• Problem statement:
From the entries below, extract every line that includes the word "Terms".

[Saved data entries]
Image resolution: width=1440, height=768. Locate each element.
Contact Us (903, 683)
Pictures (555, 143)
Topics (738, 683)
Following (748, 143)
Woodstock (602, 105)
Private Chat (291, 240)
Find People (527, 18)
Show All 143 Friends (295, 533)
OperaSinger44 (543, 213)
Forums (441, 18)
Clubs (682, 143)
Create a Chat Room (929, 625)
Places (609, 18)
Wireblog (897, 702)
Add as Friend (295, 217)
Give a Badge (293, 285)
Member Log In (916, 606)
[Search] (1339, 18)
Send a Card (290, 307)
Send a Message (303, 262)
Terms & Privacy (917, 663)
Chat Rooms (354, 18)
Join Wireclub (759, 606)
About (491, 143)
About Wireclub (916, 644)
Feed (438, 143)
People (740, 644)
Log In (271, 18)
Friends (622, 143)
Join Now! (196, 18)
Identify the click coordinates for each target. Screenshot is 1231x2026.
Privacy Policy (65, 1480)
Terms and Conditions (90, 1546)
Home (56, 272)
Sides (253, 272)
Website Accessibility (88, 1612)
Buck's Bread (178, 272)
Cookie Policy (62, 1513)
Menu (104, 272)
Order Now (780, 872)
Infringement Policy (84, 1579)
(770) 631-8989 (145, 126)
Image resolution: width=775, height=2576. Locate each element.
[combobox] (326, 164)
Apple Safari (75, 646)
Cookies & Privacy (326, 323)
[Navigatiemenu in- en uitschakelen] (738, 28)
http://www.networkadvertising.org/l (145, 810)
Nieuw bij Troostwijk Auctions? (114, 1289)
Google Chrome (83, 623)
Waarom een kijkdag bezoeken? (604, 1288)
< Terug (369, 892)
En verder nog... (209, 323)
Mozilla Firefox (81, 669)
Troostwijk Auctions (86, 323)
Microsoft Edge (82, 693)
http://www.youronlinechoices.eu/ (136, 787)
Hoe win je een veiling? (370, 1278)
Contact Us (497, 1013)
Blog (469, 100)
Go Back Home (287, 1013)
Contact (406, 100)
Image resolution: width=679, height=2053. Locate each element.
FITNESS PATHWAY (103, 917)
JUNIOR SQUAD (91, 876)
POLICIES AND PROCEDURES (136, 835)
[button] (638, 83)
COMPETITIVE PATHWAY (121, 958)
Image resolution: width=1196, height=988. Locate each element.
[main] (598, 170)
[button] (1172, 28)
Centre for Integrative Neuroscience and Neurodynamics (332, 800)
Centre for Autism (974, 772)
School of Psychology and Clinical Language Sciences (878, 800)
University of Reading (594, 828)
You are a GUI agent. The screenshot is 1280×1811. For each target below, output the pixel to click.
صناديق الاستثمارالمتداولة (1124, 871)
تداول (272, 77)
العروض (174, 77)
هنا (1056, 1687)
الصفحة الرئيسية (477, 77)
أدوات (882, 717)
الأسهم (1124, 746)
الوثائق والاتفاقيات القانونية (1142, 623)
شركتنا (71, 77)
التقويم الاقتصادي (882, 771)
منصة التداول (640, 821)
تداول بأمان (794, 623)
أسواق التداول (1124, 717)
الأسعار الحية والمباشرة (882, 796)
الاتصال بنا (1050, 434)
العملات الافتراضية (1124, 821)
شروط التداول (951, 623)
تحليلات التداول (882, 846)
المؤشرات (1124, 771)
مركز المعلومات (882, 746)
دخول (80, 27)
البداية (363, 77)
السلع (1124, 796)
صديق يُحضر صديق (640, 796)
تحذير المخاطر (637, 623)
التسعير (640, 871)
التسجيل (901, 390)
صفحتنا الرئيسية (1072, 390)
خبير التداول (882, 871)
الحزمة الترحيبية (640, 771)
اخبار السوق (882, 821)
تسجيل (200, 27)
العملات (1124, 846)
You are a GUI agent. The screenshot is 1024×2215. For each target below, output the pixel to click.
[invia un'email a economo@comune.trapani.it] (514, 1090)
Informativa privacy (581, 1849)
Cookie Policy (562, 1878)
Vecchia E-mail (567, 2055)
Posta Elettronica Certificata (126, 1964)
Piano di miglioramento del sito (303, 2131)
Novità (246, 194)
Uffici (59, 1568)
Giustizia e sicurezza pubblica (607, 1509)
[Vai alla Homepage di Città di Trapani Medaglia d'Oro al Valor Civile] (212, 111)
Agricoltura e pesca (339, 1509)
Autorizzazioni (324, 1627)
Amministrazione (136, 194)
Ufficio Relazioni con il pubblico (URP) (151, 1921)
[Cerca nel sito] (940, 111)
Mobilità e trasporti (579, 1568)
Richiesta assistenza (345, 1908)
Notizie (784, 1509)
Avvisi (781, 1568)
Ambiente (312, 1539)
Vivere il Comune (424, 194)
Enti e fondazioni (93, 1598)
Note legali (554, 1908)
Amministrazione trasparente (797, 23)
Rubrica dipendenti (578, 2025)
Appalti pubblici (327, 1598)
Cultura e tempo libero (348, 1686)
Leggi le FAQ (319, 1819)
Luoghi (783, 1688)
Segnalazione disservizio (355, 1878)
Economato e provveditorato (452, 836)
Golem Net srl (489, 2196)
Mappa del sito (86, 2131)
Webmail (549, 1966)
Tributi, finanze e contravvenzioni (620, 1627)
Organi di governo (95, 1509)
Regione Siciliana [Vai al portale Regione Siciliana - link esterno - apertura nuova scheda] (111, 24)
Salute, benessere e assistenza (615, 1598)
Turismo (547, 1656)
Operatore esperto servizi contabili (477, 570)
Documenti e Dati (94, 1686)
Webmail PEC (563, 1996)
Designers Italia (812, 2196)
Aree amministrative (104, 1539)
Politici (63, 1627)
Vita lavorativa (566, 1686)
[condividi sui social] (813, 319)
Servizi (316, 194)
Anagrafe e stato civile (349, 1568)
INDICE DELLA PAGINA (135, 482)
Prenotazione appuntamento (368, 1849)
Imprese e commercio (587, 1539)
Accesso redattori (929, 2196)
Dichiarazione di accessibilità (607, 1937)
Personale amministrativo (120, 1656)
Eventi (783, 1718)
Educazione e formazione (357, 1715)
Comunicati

• Written response:
Terms & Privacy (917, 663)
Terms and Conditions (90, 1546)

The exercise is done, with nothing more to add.